Dedicate your journal this week to grappling with potential essay topics – what do you
have to say?
This paper is a true essay in the classical sense that the writer should discover, articulate and express personal insights as they intersect with and circle around a specific topic or experience. Writing consultant Katherine Bomer in her publication “The Journey is Everything” states “The kind of writing I am arguing for in this book: prose pieces that are personal, lyrical, literary, descriptive, reflective, narrative, expository, philosophical, political, spiritual…all of the above.” Your goal? To craft an essay that has room for everything – essays linger, arouse, question, travel, contradict, reveal and expose the mind.
Successful essays will:
Be personal. Narrate your own story/experience in first person, cultivate voice
Set up the text, context and approach in a way that allows you to enter the conversation
Use at least one class/college/life idea or moment as a “touchstone” – a foundation for your inquiry
Explore the larger contextual elements (moment in history, geography, age, situation…)
Possess a controlling idea, but also be creative, organic, logical – not formulaic
Be honest and accurate – identify and name your ideas, places, moments, setting
Possess a thoughtful, creative conclusion – good essay have striking beginnings and endings
Include quoted credible sources (writers, current voices, critics, peer).
Use an epigraph to creatively contextualize your contribution to the conversation (see Wilde quote).

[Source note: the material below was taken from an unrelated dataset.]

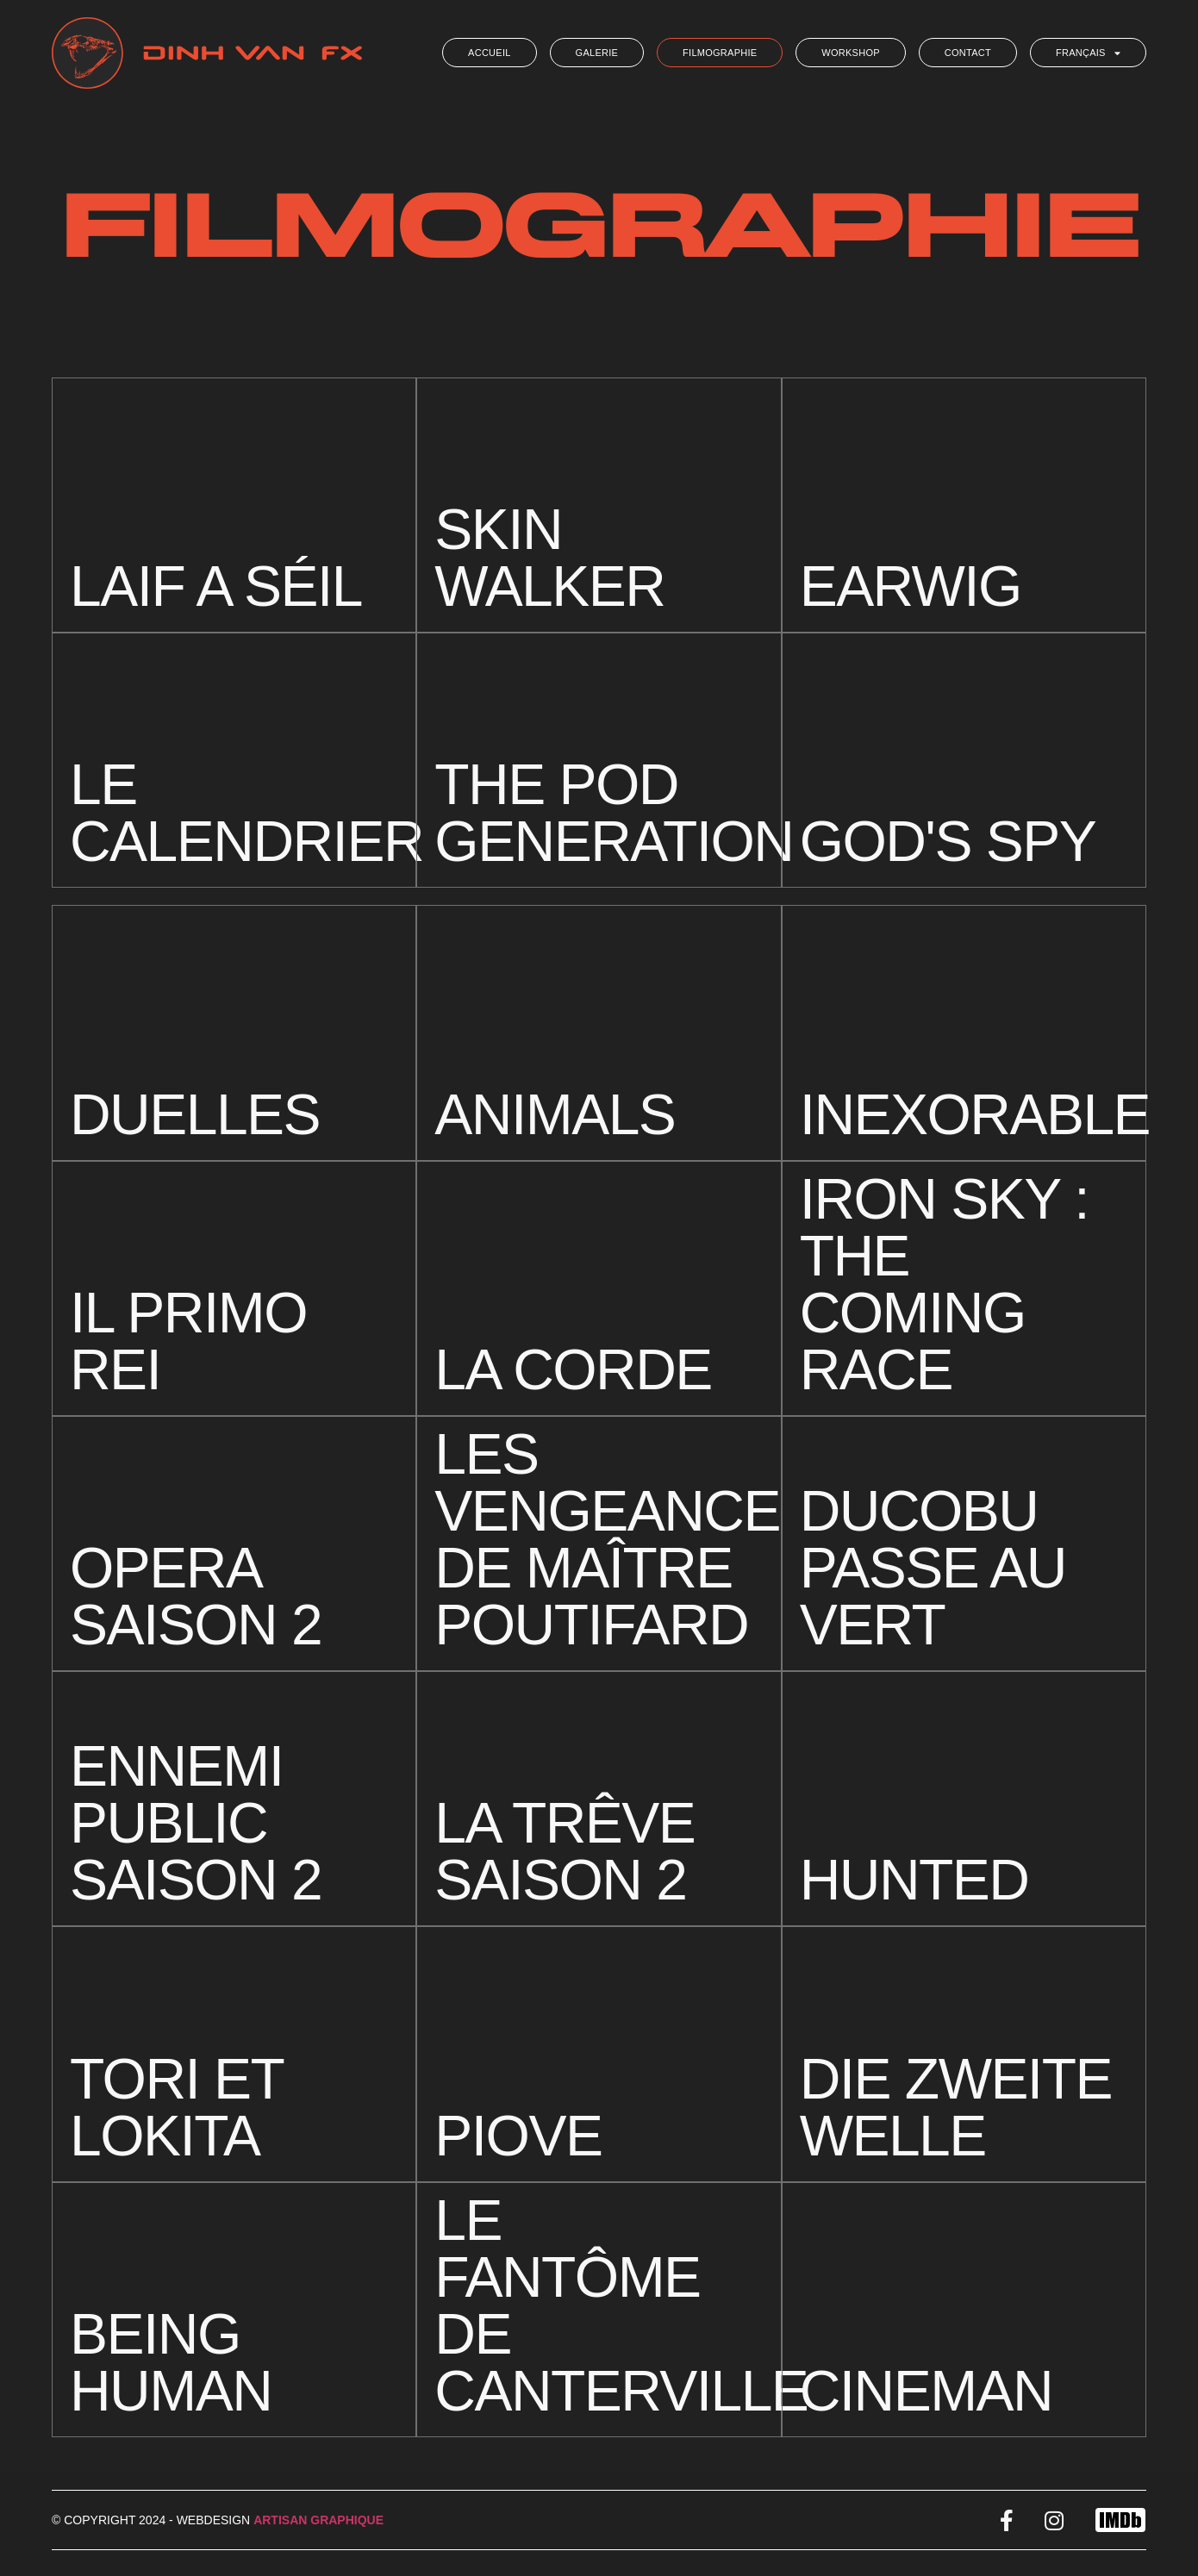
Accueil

Audience: Your intended audience is up to you; it could be other class students (current or incoming), your professor, or any demographic you envision would benefit from your content.
Purpose: To grow through the act of writing, to pour yourself onto the page and write an essay you are proud of, to tell a story, make connections, push ideas and play with words in a way that is engaging – to essay.
Length: 5-6 pages long, MLA format & works cited page minimum of three outside credible (2 must be peer-reviewed) and varied sources.
I chose to write about my parent’s dog, how clever she is, how much she loves my parents, how she feels and acts when she sees my 4 years daughter. you need to write that as a real-life story and at the same time argue about how the pet is good with using two outside resources.
the essay should look like this one, but mine is about the dog
https://www.eater.com/2017/10/3/16395312/olive-gar…
and just before you start writing the essay. you should answer this two questions
- Dedicate your journal this week to grappling with potential essay topics – what do you have to say?
- Go back and survey your journal entries; decide on a moment, idea, topic or lesson that could inspire your essaying journey.